Von Zeit zu Zeit erreicht den verwöhnten Musikrezensenten eine CD, die ihm die Tränen in die Augen treibt. Ein Stück Musik, das wehmütigste Erinnerung aufkommen lässt, das auf allen Ebenen vereinnahmt und zugleich die passenden Worte missen lässt. So eine CD ist das kurze (4 Songs) Solo-Debüt von Joolie Wood, die seit 15 Jahren bei Current 93 geigt und singt. War sie zunächst ein Ersatz für die Engelszunge von Rose McDowall, wurde bald deutlich, dass sie einen ganz eigenen Akzent mit in David Tibets Projekt einbrachte. Und es sollte viele Jahre dauern, bis sie sich durchrang, ein eigenes Werk zu veröffentlichen. Wer Joolie Wood bislang für ein gereiftes Hippie-Mädchen hielt, wird mit "Tales of Colour and White" auf ganzer Linie bestätigt. Im besten Sinne allerdings.

Mit der instrumentellen und stimmlichen Unterstützung ihrer Current 93-Kollegen Simon Finn, Karl Blake, Baby Dee und Maja Elliot erschuf sie ein Kleinod bestechender Folkmusik - jedes Stück getragen von einem eigenen Charakter und Stil, jedes Stück für sich ausdrucksstark und emotional.
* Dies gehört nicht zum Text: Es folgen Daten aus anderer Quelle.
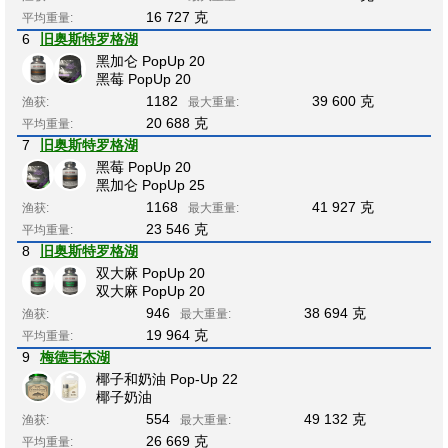
16 727 克
平均重量:
6
旧奥斯特罗格湖
黑加仑 PopUp 20
黑莓 PopUp 20
1182
39 600 克
渔获:
最大重量:
20 688 克
平均重量:
7
旧奥斯特罗格湖
黑莓 PopUp 20
黑加仑 PopUp 25
1168
41 927 克
渔获:
最大重量:
23 546 克
平均重量:
8
旧奥斯特罗格湖
双大麻 PopUp 20
双大麻 PopUp 20
946
38 694 克
渔获:
最大重量:
19 964 克
平均重量:
9
梅德韦杰湖
椰子和奶油 Pop-Up 22
椰子奶油
554
49 132 克
渔获:
最大重量:
26 669 克
平均重量:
Während der "Jewel Song" noch als atmosphärisches Vorspiel durchgeht, ist das pantheistische "You Own the Universe", das Verse aus dem Buch Jesaja zitiert, ein faszinierender Ohrwurm. Joolies mädchenhafte Stimme klingt lange nach, die bewusst organisch gezupften Saiten (mit Quietschen und Klicken) schaffen eine Intimität, die vielen aktuellen Folkproduktionen abgeht. "Where all Flowers Grow" ist vermutlich inspiriert von einer persönlichen Verlusterfahrung, die sich radikal und in beklemmender Melancholie auf den Hörer überträgt. Karl Blake grummelt den Text parallel zu Joolies klarer Stimme und schafft einen irritierenden Kontrapunkt, der sich dennoch harmonisch ins Gefüge einpasst. "Melt With the Snow" unternimmt Ähnliches, indem Blake hier eine schrammelige, dronige E-Gitarre einsetzt, doch auch dieses Stück entfaltet sich zur holistisch-spirituellen Folkhymne.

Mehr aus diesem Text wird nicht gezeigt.